Theodor Adorno ve Max Horkheimer Aydınlanma’nın Diyalektiği’nde akılcılık, rasyonalite ve bilimsel gelişmelerle insan hayatına mutlak bir mutluluk ve özgürlük geleceğine dair ortaya çıkan Aydınlanma projesinin bir yerden sonra aklın araşsallaştırılması suretiyle tahakküm aracına dönüştüğünü, bireyi baskı altına alarak onun özgürlüğünü ve otantikliğini yok ettiğini belirtmiştir. Hatta tüm bunların üstüne gelinen noktada 20. yüzyıl belki de insanlık tarihinin en yoğun, en büyük kıyımlarına neden olan ve yirmi beş sene arayla iki büyük dünya savaşına tanıklık yapan, militarizmin, ölüm kamplarının, uçaklardan yağan bombaların, totaliter rejimlerin ve diktatörlerin cirit attığı bir yüzyıl olarak tarihin karanlık sayfalarına çoktan geçmiştir. Bu gerçekler önümüzde apaçık duruyorken acaba modern dünyanın getirilerinden çok götürüleri mi var diye düşündüğümüzde her defasında kendisini bir büyük anlatının sözcükleri gibi açığa vurmaya çalışan renksiz, tatsız, kokusuz ve olabildiğince daralmış demirden kafeslerde benliğimizin ucunda kıyısında biraz da olsa kalmış anlam parçacıklarını yeşerterek hakikati değiştirmemiz mümkün mü? Ya da gücümüzün dış dünyanın hakikatini değiştirmeye yetmeyeceği zamanlarda bilincimizin tarlalarına sızan çocukluk imgeleriyle hakikati paramparça ederek yeni ve müstesna bir gerçeklik inşa etmemiz olası mı?
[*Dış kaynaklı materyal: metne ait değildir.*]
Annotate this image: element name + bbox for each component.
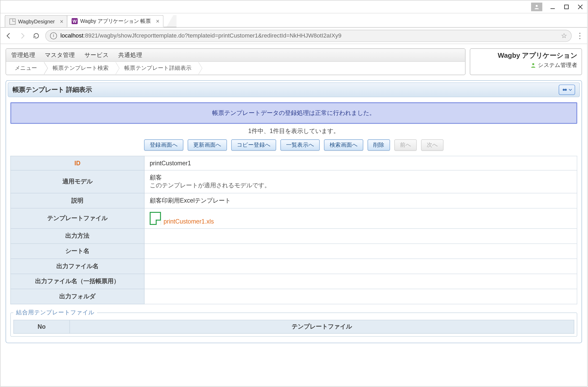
app-title: Wagby アプリケーション [475, 51, 578, 61]
breadcrumb: メニュー 帳票テンプレート検索 帳票テンプレート詳細表示 [6, 62, 465, 75]
merge-table: No テンプレートファイル [13, 320, 574, 334]
file-icon [150, 212, 161, 225]
tab-title: Wagby アプリケーション 帳票 [80, 18, 151, 25]
merge-legend: 結合用テンプレートファイル [13, 309, 97, 316]
maximize-button[interactable] [560, 0, 574, 13]
document-icon [9, 18, 15, 24]
menu-master[interactable]: マスタ管理 [45, 51, 75, 59]
action-buttons: 登録画面へ 更新画面へ コピー登録へ 一覧表示へ 検索画面へ 削除 前へ 次へ [8, 139, 580, 151]
value-outmethod [144, 229, 577, 244]
app-identity-box: Wagby アプリケーション システム管理者 [470, 48, 582, 75]
detail-panel: 帳票テンプレート 詳細表示 帳票テンプレートデータの登録処理は正常に行われました… [6, 80, 582, 343]
delete-button[interactable]: 削除 [368, 139, 390, 151]
menu-admin[interactable]: 管理処理 [11, 51, 35, 59]
svg-point-6 [563, 89, 565, 91]
tab-title: WagbyDesigner [18, 18, 55, 24]
value-template-file: printCustomer1.xls [144, 208, 577, 229]
copy-button[interactable]: コピー登録へ [231, 139, 276, 151]
value-model: 顧客 このテンプレートが適用されるモデルです。 [144, 170, 577, 193]
value-desc: 顧客印刷用Excelテンプレート [144, 193, 577, 208]
menu-service[interactable]: サービス [84, 51, 109, 59]
svg-point-7 [565, 89, 567, 91]
register-button[interactable]: 登録画面へ [144, 139, 183, 151]
value-outfolder [144, 289, 577, 304]
success-message: 帳票テンプレートデータの登録処理は正常に行われました。 [10, 102, 577, 124]
browser-tab-inactive[interactable]: WagbyDesigner × [5, 15, 67, 27]
panel-actions-button[interactable] [559, 84, 575, 95]
svg-rect-2 [564, 5, 568, 9]
svg-point-0 [536, 5, 538, 7]
breadcrumb-current: 帳票テンプレート詳細表示 [116, 62, 199, 75]
close-tab-icon[interactable]: × [60, 18, 63, 25]
value-sheet [144, 244, 577, 259]
label-outmethod: 出力方法 [10, 229, 144, 244]
menu-common[interactable]: 共通処理 [118, 51, 142, 59]
breadcrumb-menu[interactable]: メニュー [6, 62, 44, 75]
forward-button[interactable] [18, 31, 27, 40]
next-button: 次へ [421, 139, 444, 151]
label-sheet: シート名 [10, 244, 144, 259]
browser-tab-active[interactable]: W Wagby アプリケーション 帳票 × [67, 15, 163, 27]
label-id: ID [10, 156, 144, 170]
detail-table: ID printCustomer1 適用モデル 顧客 このテンプレートが適用され… [10, 156, 577, 304]
label-outfile: 出力ファイル名 [10, 259, 144, 274]
label-model: 適用モデル [10, 170, 144, 193]
breadcrumb-search[interactable]: 帳票テンプレート検索 [44, 62, 116, 75]
update-button[interactable]: 更新画面へ [188, 139, 227, 151]
back-button[interactable] [4, 31, 13, 40]
label-outfolder: 出力フォルダ [10, 289, 144, 304]
value-id: printCustomer1 [144, 156, 577, 170]
url-text: localhost:8921/wagby/showJfcreporttempla… [60, 32, 341, 39]
user-icon [530, 62, 536, 68]
address-bar[interactable]: i localhost:8921/wagby/showJfcreporttemp… [45, 30, 572, 42]
site-info-icon[interactable]: i [50, 32, 57, 39]
browser-menu-button[interactable]: ⋮ [576, 31, 584, 40]
browser-toolbar: i localhost:8921/wagby/showJfcreporttemp… [1, 28, 587, 44]
label-template-file: テンプレートファイル [10, 208, 144, 229]
label-desc: 説明 [10, 193, 144, 208]
value-outfile-bulk [144, 274, 577, 289]
wagby-favicon-icon: W [72, 18, 78, 24]
svg-point-5 [532, 63, 534, 65]
new-tab-area[interactable] [163, 15, 176, 27]
bookmark-star-icon[interactable]: ☆ [561, 31, 567, 40]
minimize-button[interactable] [546, 0, 560, 13]
user-avatar-icon[interactable] [531, 2, 542, 11]
panel-title: 帳票テンプレート 詳細表示 [13, 86, 92, 94]
global-menu: 管理処理 マスタ管理 サービス 共通処理 [6, 49, 465, 62]
prev-button: 前へ [394, 139, 417, 151]
reload-button[interactable] [31, 31, 41, 40]
app-header: 管理処理 マスタ管理 サービス 共通処理 メニュー 帳票テンプレート検索 帳票テ… [6, 48, 466, 75]
search-button[interactable]: 検索画面へ [324, 139, 363, 151]
label-outfile-bulk: 出力ファイル名（一括帳票用） [10, 274, 144, 289]
merge-template-fieldset: 結合用テンプレートファイル No テンプレートファイル [10, 309, 577, 337]
browser-tabs: WagbyDesigner × W Wagby アプリケーション 帳票 × [1, 13, 587, 28]
close-tab-icon[interactable]: × [156, 18, 159, 24]
record-count: 1件中、1件目を表示しています。 [8, 127, 580, 135]
template-file-link[interactable]: printCustomer1.xls [163, 218, 214, 225]
value-outfile [144, 259, 577, 274]
list-button[interactable]: 一覧表示へ [280, 139, 320, 151]
close-window-button[interactable] [573, 0, 587, 13]
col-file: テンプレートファイル [70, 320, 574, 333]
window-titlebar [1, 1, 587, 13]
col-no: No [14, 320, 70, 333]
current-user: システム管理者 [538, 61, 577, 69]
Serkan Küçüközcü, Candy Planet, 2022,
Görsel 2. Serkan Küçüközcü, Candy Planet, 2022,
Tuval Üzerine Akrilik Boya,
35 x 45 cm, Anna Laudel Galeri, İstanbul

Anna Laudel’de gerçekleşen “Sınır-sız Devinim” adlı sergideki sınırsızlık olgusu rasyonalitenin ya da bir takım dikotomilerin sınırlı dünyasına karşı bu akılcılığı istikrarsızlaştırıyor. Bilinçaltımızda katlana katlana biriken imgelerin başka başka şekillerde bir araya geldiği; sürprizlere ve doğaçlamalara açık; gerçeküstü ilişki biçimlerine gönderme yapıyor. Böyle bir devinim içinde neden-sonuç ilişkilerinin yeri olabildiğince az ya da kurtulunması gereken bir girdap olarak dikkat çekiyor. Resimlerde beliren çocukluk düşleri ve beyaz renk alanlarıyla vurgulanan çocukluğun masumiyeti bunlarla ilintili olabilir. Her şeye rağmen iyimserliğini koruyarak oyunlar, oyuncaklar, şekerler ve atlıkarıncalarla örülen rengarenk dünyaların ortaya koyduğu bir sevgi dünyası var. Lisans eğitimini Anadolu Üniversitesi Güzel Sanatlar Fakültesi Baskı Sanatları Bölümü’nde tamamlayan Serkan Küçüközcü, peyzaj geleneğinden ve sürrealizmden aldığı bakış açısını dolgun renklerle ve çocukluk imgeleriyle süsleyerek hem bizi mekansal ve zamansal bir gezintiye çıkarıyor hem de kötücül gerçekliklerin boğazımızı sıkıp durduğu, kederlerin dünyaya savaş uçaklarıyla bir yağmur gibi yağdırıldığı bir yüzyılda yeri geldiğinde muzip bir politik stratejiyle ve kendisine özgü bir tarzla deşifrasyon işine girişip bize kurtuluş reçetesinin nerede olduğunu söylemeye çalışıyor. Hepimizin her gün bilerek ya da bilmeyerek sembolik ölümlere sürüklendiği ve sonra yeniden dirildiği pürüzlü bir dünyada oluşturulabilecek direniş noktaları belki de çok yakınımızda, hemen yanı başımızda, nostalji bataklığına saplanmadan kendimizle gerçekleştireceğimiz barışçıl buluşmalardadır.